## Your assignment
An exact copy is needed of the lines from the line holding "fr?her vorrangig in" through the final line of the listing below, both included.

==== Records for processing

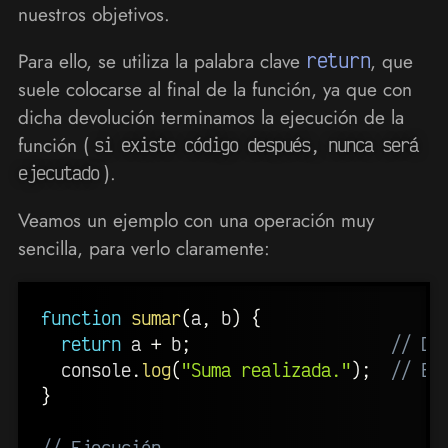
nuestros objetivos.
Para ello, se utiliza la palabra clave
return
, que
suele colocarse al final de la función, ya que con
dicha devolución terminamos la ejecución de la
función (
si existe código después, nunca será
).
ejecutado
Veamos un ejemplo con una operación muy
sencilla, para verlo claramente:
function
sumar
(
a
,
 b
)
{
return
 a 
+
 b
;
// De
  console
.
log
(
"Suma realizada."
)
;
// Es
}
// Ejecución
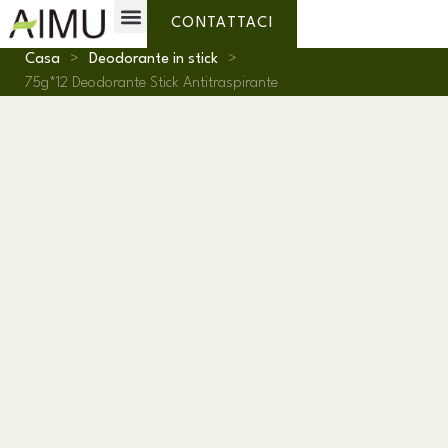
Etichetta privata
Perchè AIMU?
Chi siamo
CONTATTACI
Casa
>
Deodorante in stick
>
75g*12 Deodorante Stick Antitraspirante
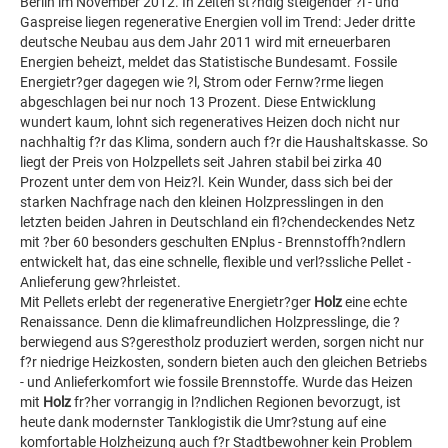
Berlin im November 2012. In Zeiten st?ndig steigender ?l - und
Gaspreise liegen regenerative Energien voll im Trend: Jeder dritte
deutsche Neubau aus dem Jahr 2011 wird mit erneuerbaren
Energien beheizt, meldet das Statistische Bundesamt. Fossile
Energietr?ger dagegen wie ?l, Strom oder Fernw?rme liegen
abgeschlagen bei nur noch 13 Prozent. Diese Entwicklung
wundert kaum, lohnt sich regeneratives Heizen doch nicht nur
nachhaltig f?r das Klima, sondern auch f?r die Haushaltskasse. So
liegt der Preis von Holzpellets seit Jahren stabil bei zirka 40
Prozent unter dem von Heiz?l. Kein Wunder, dass sich bei der
starken Nachfrage nach den kleinen Holzpresslingen in den
letzten beiden Jahren in Deutschland ein fl?chendeckendes Netz
mit ?ber 60 besonders geschulten ENplus - Brennstoffh?ndlern
entwickelt hat, das eine schnelle, flexible und verl?ssliche Pellet -
Anlieferung gew?hrleistet.
Mit Pellets erlebt der regenerative Energietr?ger
Holz
eine echte
Renaissance. Denn die klimafreundlichen Holzpresslinge, die ?
berwiegend aus S?gerestholz produziert werden, sorgen nicht nur
f?r niedrige Heizkosten, sondern bieten auch den gleichen Betriebs
- und Anlieferkomfort wie fossile Brennstoffe. Wurde das Heizen
mit
Holz
fr?her vorrangig in l?ndlichen Regionen bevorzugt, ist
heute dank modernster Tanklogistik die Umr?stung auf eine
komfortable Holzheizung auch f?r Stadtbewohner kein Problem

========

## Output for this exercise
fr?her vorrangig in l?ndlichen Regionen bevorzugt, ist
heute dank modernster Tanklogistik die Umr?stung auf eine
komfortable Holzheizung auch f?r Stadtbewohner kein Problem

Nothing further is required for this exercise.